## Saved entries

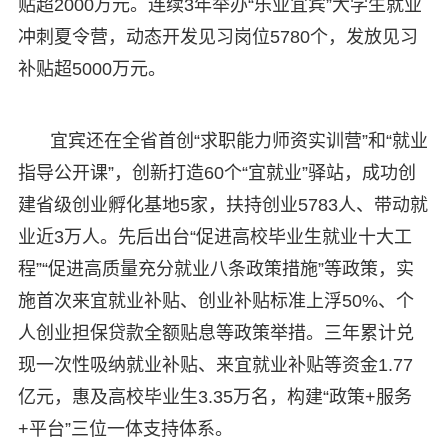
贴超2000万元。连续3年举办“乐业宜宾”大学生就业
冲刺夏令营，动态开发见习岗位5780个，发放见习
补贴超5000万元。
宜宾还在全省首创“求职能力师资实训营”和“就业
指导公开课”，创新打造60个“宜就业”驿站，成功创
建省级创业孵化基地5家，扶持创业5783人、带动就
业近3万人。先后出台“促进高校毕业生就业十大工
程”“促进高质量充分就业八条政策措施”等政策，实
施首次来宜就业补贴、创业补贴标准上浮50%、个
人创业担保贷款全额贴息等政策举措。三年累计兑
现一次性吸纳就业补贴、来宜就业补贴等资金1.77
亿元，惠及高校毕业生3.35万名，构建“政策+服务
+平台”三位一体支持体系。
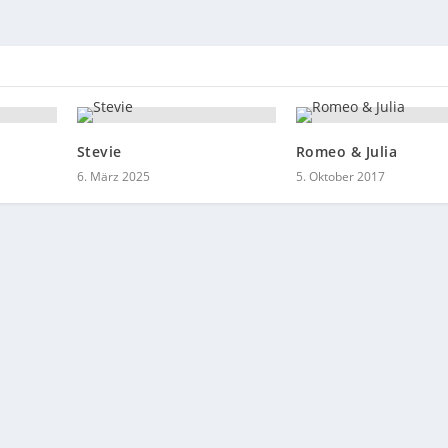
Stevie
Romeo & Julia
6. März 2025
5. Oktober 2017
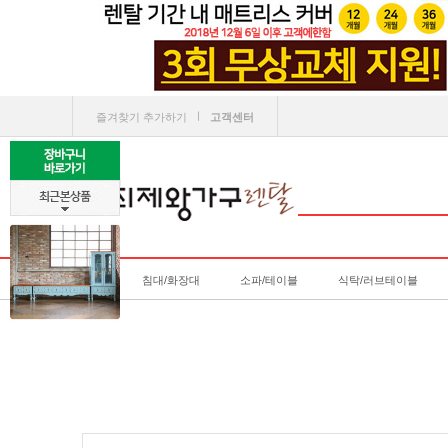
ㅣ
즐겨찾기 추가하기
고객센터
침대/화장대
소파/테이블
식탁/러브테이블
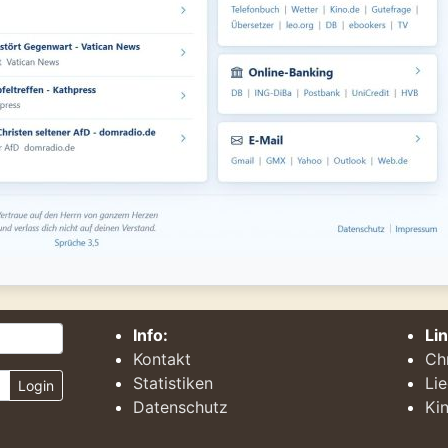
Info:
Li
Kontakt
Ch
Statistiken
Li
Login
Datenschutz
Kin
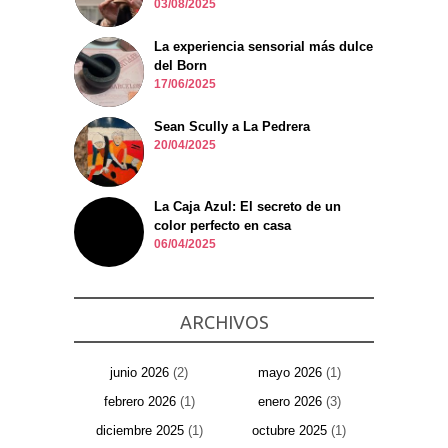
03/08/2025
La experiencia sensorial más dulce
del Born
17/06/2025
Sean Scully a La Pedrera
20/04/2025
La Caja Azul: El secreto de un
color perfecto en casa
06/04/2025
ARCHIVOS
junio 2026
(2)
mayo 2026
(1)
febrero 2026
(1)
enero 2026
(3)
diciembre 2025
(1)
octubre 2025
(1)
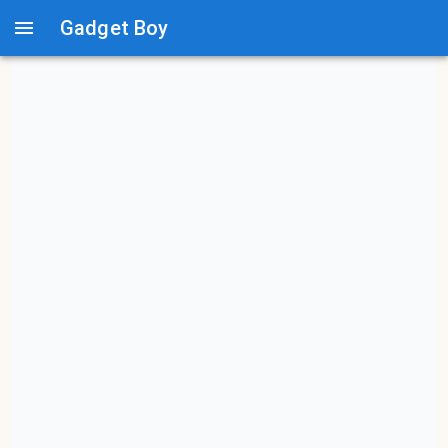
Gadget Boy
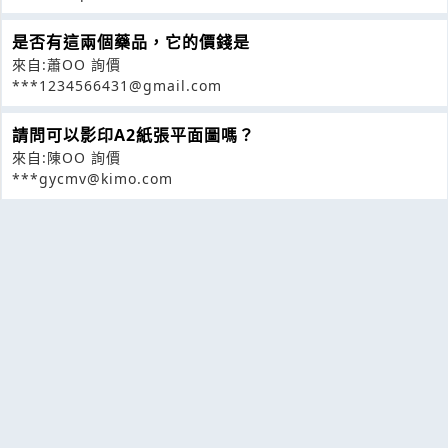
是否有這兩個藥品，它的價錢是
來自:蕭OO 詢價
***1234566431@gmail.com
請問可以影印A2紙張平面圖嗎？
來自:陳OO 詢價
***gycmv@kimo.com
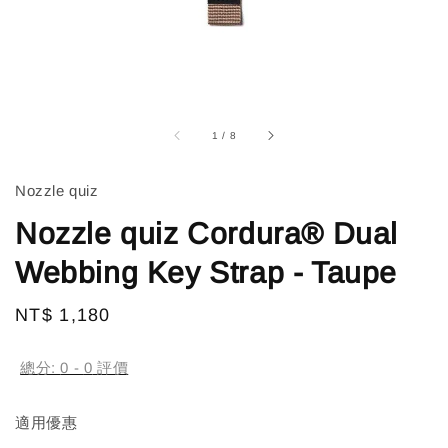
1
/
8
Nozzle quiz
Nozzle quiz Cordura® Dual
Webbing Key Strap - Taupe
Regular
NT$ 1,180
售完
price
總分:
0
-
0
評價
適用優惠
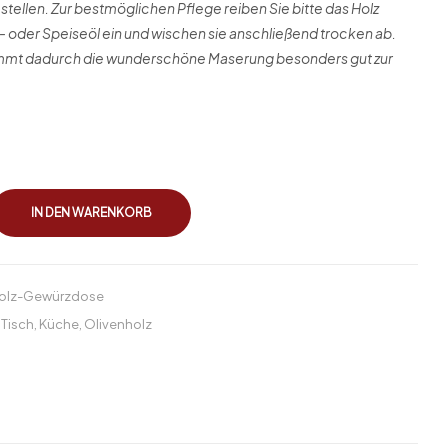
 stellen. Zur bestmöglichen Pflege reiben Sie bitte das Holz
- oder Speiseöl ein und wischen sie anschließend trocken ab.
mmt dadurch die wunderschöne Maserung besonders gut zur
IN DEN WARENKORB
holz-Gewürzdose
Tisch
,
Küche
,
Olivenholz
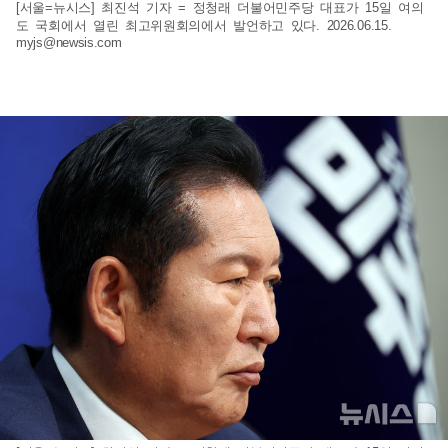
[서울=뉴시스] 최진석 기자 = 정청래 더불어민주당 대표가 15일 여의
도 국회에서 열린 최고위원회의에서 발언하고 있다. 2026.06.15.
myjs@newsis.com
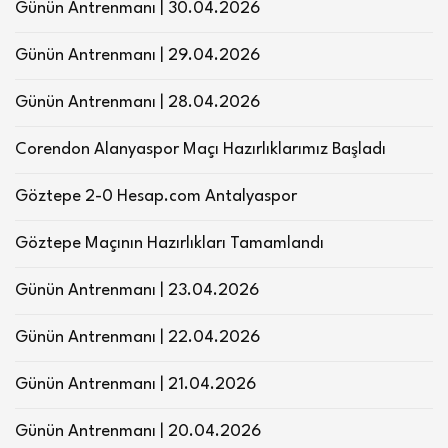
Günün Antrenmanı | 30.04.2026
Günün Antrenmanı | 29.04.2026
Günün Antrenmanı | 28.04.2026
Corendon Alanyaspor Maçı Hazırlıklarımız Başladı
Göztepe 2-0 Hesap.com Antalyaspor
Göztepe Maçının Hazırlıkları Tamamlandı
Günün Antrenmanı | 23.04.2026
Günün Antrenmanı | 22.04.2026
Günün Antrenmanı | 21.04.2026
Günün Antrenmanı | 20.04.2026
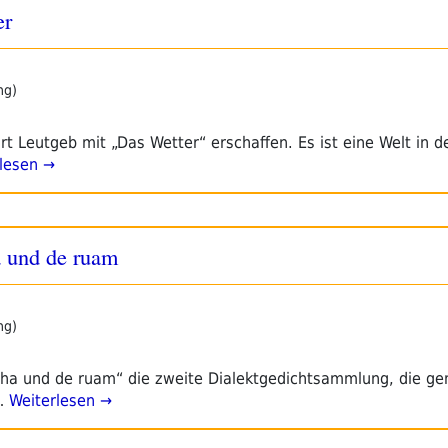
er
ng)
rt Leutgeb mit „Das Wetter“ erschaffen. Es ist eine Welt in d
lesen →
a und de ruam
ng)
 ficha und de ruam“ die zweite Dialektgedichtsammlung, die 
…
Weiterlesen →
==
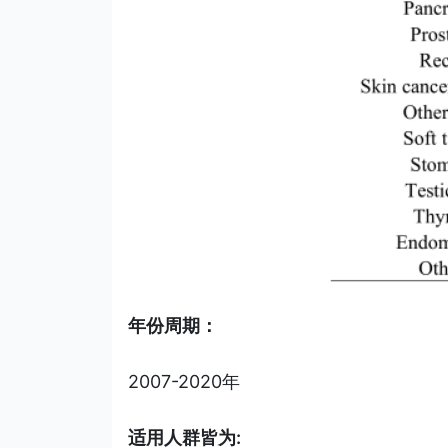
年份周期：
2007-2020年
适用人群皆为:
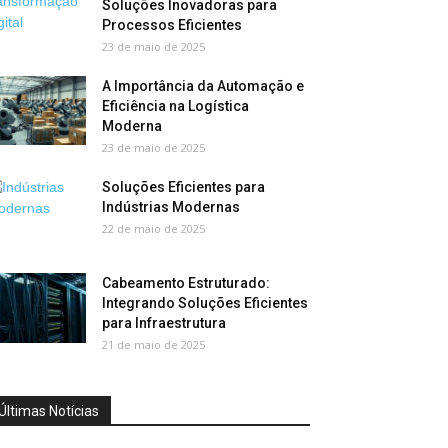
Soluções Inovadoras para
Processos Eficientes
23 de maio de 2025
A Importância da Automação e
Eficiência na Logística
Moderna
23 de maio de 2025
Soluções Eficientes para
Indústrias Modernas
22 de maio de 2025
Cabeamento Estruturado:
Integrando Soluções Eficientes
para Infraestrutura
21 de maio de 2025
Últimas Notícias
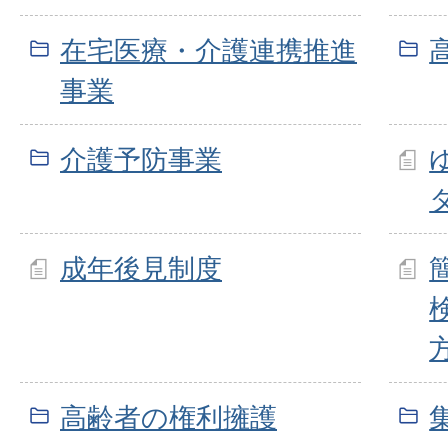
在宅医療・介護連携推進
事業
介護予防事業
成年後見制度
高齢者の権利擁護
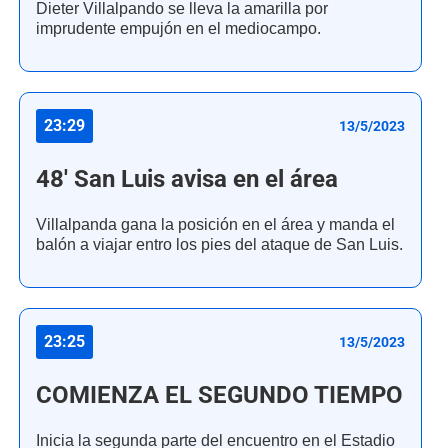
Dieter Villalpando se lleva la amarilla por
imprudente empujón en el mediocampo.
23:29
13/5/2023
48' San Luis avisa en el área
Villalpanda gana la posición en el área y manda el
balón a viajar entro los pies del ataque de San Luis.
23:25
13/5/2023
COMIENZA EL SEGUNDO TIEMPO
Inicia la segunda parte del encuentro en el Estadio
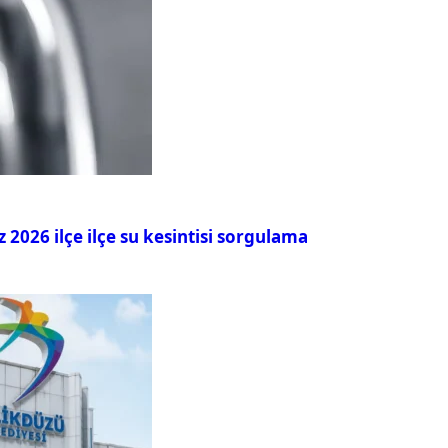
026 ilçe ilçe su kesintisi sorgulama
--
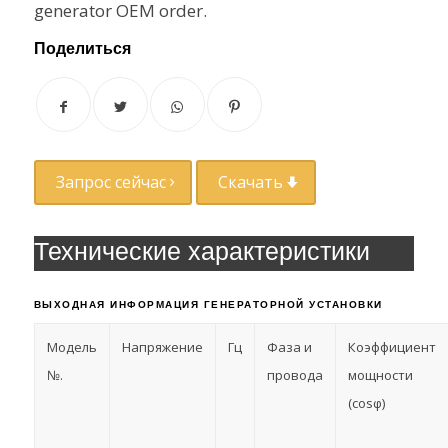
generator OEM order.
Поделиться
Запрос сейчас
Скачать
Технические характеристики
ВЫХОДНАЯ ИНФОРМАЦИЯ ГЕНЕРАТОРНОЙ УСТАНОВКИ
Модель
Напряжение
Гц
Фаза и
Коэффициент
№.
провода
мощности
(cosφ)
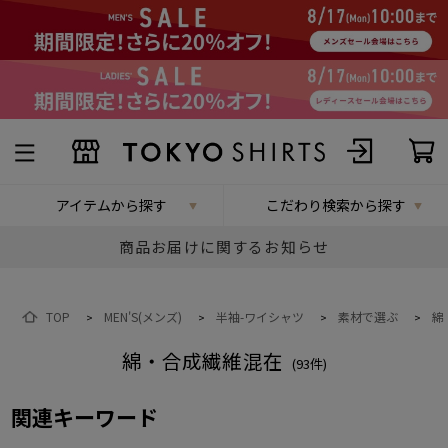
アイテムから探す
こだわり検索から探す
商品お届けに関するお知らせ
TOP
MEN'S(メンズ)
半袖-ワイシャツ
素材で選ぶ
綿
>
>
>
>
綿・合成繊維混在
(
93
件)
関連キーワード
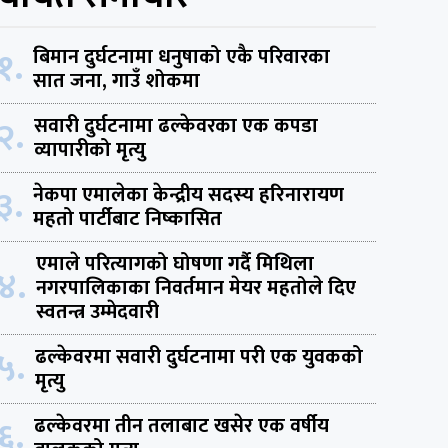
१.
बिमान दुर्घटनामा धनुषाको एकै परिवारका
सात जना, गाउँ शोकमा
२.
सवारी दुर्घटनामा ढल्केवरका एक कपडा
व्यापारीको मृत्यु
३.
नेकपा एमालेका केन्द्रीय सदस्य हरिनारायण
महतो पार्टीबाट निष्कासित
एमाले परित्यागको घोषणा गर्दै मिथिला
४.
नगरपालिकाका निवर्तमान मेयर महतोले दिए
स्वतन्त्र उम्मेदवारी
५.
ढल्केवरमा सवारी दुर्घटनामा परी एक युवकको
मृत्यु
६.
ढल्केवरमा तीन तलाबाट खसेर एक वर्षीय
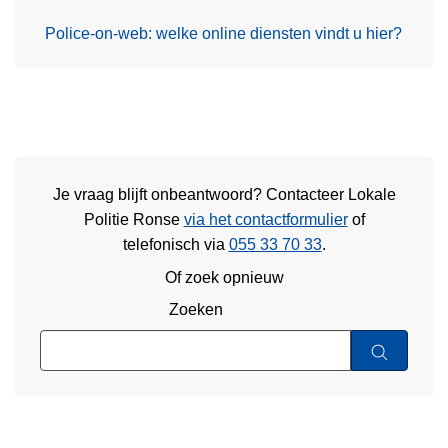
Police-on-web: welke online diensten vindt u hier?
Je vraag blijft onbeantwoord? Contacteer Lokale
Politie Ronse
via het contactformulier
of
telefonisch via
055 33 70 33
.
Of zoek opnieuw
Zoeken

## Work required
Out of the data above, return each line where the word "quiz" can be found.

## Answer to this problem
Nozzle quiz
Nozzle quiz Cordura® Dual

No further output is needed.